• _Goal of the exercise_: The copy should hold exactly the lines below from the one that contains "HỆ THỐNG BÁO ĐỘNG" through the one that contains "Lees verder" and nothing else, so no pictures.

• _Entries provided_:

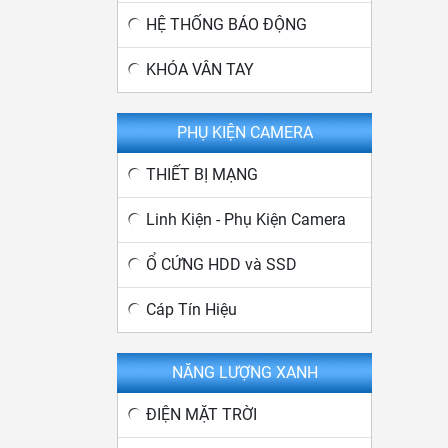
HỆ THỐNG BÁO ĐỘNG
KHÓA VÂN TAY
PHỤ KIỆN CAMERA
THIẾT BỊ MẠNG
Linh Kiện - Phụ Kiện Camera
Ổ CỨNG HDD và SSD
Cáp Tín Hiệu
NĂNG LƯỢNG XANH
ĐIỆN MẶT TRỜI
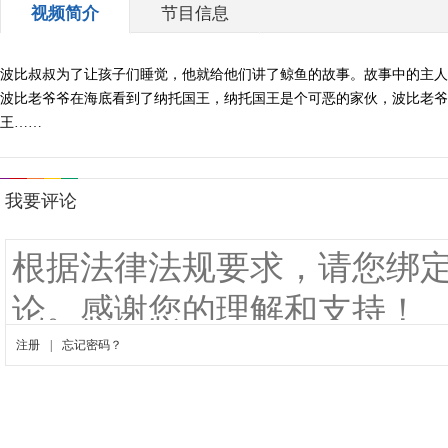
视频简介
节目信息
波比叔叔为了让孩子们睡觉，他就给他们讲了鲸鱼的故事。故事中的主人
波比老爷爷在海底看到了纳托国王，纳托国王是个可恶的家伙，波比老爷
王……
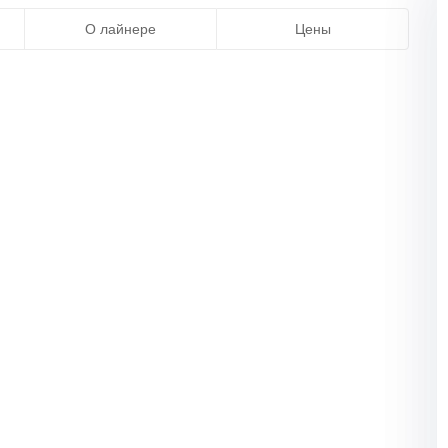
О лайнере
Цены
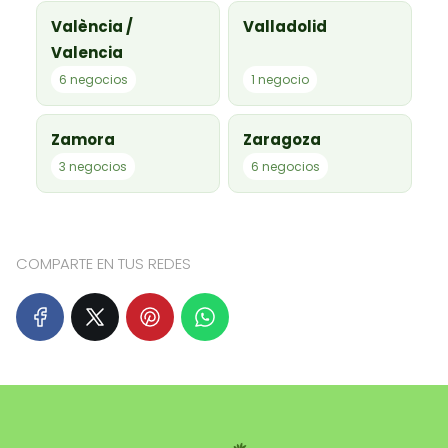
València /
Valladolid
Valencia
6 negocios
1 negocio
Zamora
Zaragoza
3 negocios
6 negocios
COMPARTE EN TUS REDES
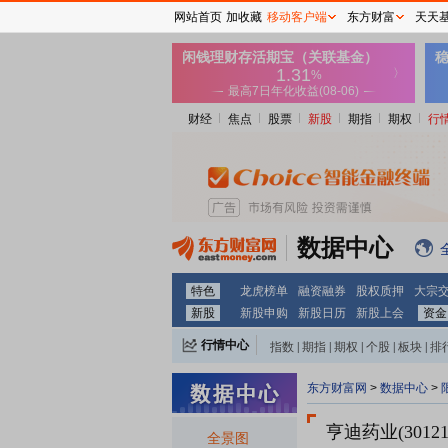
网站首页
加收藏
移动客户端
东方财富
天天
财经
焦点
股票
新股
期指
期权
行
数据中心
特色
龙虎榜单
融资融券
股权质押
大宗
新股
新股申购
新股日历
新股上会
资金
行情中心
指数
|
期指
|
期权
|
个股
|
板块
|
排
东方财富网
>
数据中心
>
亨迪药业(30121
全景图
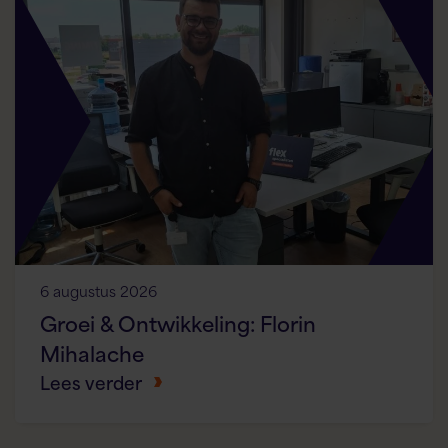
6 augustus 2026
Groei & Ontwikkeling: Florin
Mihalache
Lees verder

--

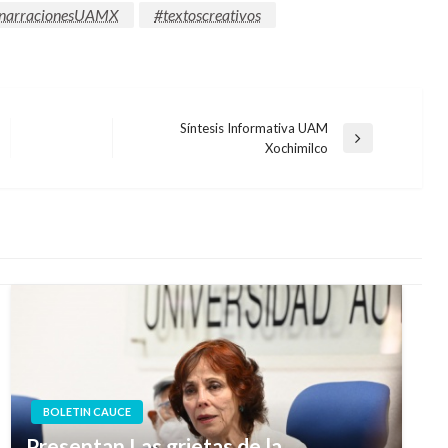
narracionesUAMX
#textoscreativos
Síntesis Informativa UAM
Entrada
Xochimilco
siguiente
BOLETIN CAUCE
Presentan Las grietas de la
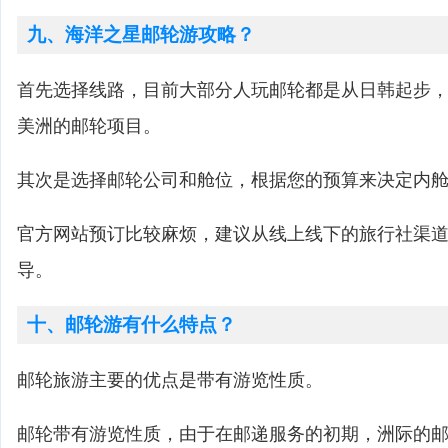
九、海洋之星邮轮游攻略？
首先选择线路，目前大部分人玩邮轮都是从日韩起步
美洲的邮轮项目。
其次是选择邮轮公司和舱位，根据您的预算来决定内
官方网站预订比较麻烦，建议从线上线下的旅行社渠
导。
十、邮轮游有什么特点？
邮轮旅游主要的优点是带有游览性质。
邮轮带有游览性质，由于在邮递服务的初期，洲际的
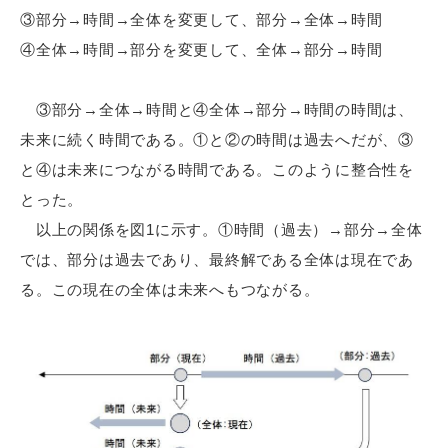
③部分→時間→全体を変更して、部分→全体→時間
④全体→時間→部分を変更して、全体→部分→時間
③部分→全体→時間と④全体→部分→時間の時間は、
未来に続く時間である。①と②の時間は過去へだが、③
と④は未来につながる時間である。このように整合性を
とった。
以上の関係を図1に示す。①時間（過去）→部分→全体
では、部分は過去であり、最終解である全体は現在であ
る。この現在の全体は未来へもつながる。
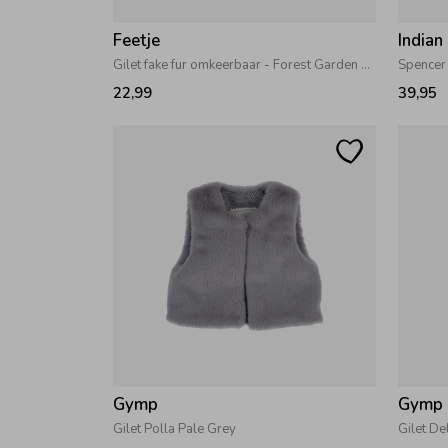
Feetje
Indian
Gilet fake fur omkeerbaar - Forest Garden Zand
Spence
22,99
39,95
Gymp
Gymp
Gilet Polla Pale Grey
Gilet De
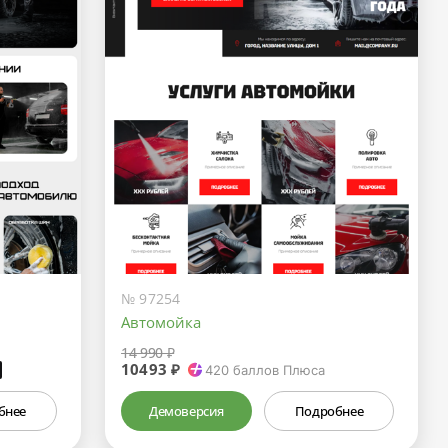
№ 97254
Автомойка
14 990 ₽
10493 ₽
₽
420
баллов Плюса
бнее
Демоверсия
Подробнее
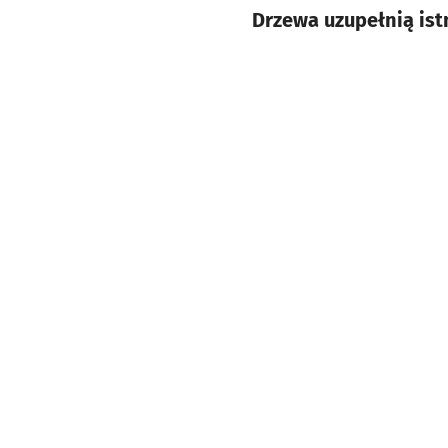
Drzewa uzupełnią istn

• _Finished exercise_:
HỆ THỐNG BÁO ĐỘNG
KHÓA VÂN TAY
PHỤ KIỆN CAMERA
THIẾT BỊ MẠNG
Linh Kiện - Phụ Kiện Camera
Ổ CỨNG HDD và SSD
Cáp Tín Hiệu
NĂNG LƯỢNG XANH
ĐIỆN MẶT TRỜI
视频简介
节目信息
波比叔叔为了让孩子们睡觉，他就给他们讲了鲸鱼的故事。故事中的主人
波比老爷爷在海底看到了纳托国王，纳托国王是个可恶的家伙，波比老爷
王……
О лайнере
Цены
València /
Valladolid
Valencia
6 negocios
1 negocio
Zamora
Zaragoza
3 negocios
6 negocios
COMPARTE EN TUS REDES
网站首页
加收藏
移动客户端
东方财富
天天
财经
焦点
股票
新股
期指
期权
行
数据中心
特色
龙虎榜单
融资融券
股权质押
大宗
新股
新股申购
新股日历
新股上会
资金
行情中心
指数
|
期指
|
期权
|
个股
|
板块
|
排
东方财富网
>
数据中心
>
亨迪药业(30121
全景图
6 augustus 2026
Groei & Ontwikkeling: Florin
Mihalache
Lees verder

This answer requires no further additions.